PARTICLE SIZE DISTRIBUTIONS OF GLACIAL GRINDING EXPERIMENTS AND IMPLICATIONS FOR PAST MARTIAN CLIMATE
We investigated the PSDs produced by simulated glacial grinding of basalt rocks as Martian analogs. Angular styluses of basalt rock were cut from whole rock, weighted to replicate a contact force of 200-300 N, and abraded across a basalt slab representing bedrock. Sediments from the grinding experiments were collected and measured using a Laser Particle Size Analyzer (LPSA). Preliminary results indicate the dust-sized (<63 µm) sediments produced exhibit modes of roughly 20 µm. The volume of coarse dust produced exceeding 5 µm in size is significantly greater than the volume of dust below 5 µm.

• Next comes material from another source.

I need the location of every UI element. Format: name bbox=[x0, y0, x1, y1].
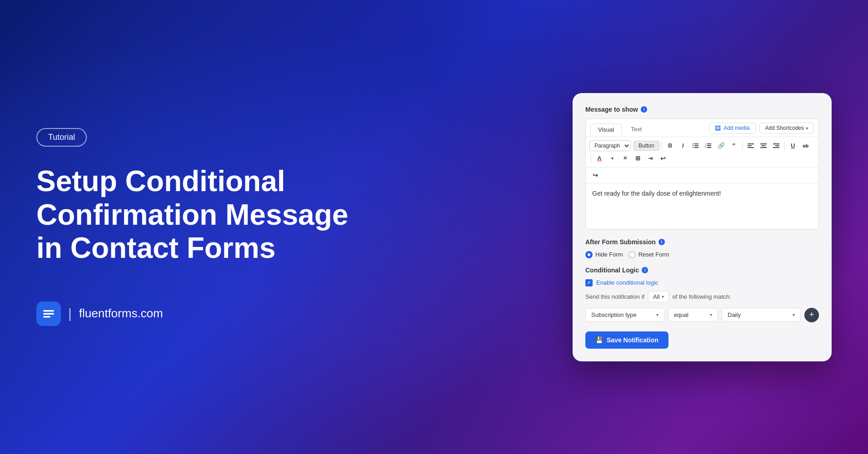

If, as others have suggested, Mars hosted past glaciers accompanied by subglacial grinding, and those rocks had similar compositions to our analogs, the products of glacial grinding would include more coarse (>5 µm) dust than fine (<5 µm). Given that coarse dust is thought to contribute an atmospheric warming effect, compared with a cooling influence from fine dust; our results suggest that dust from glacial grinding of basalt rocks might have contributed a warming effect on past Martian climates.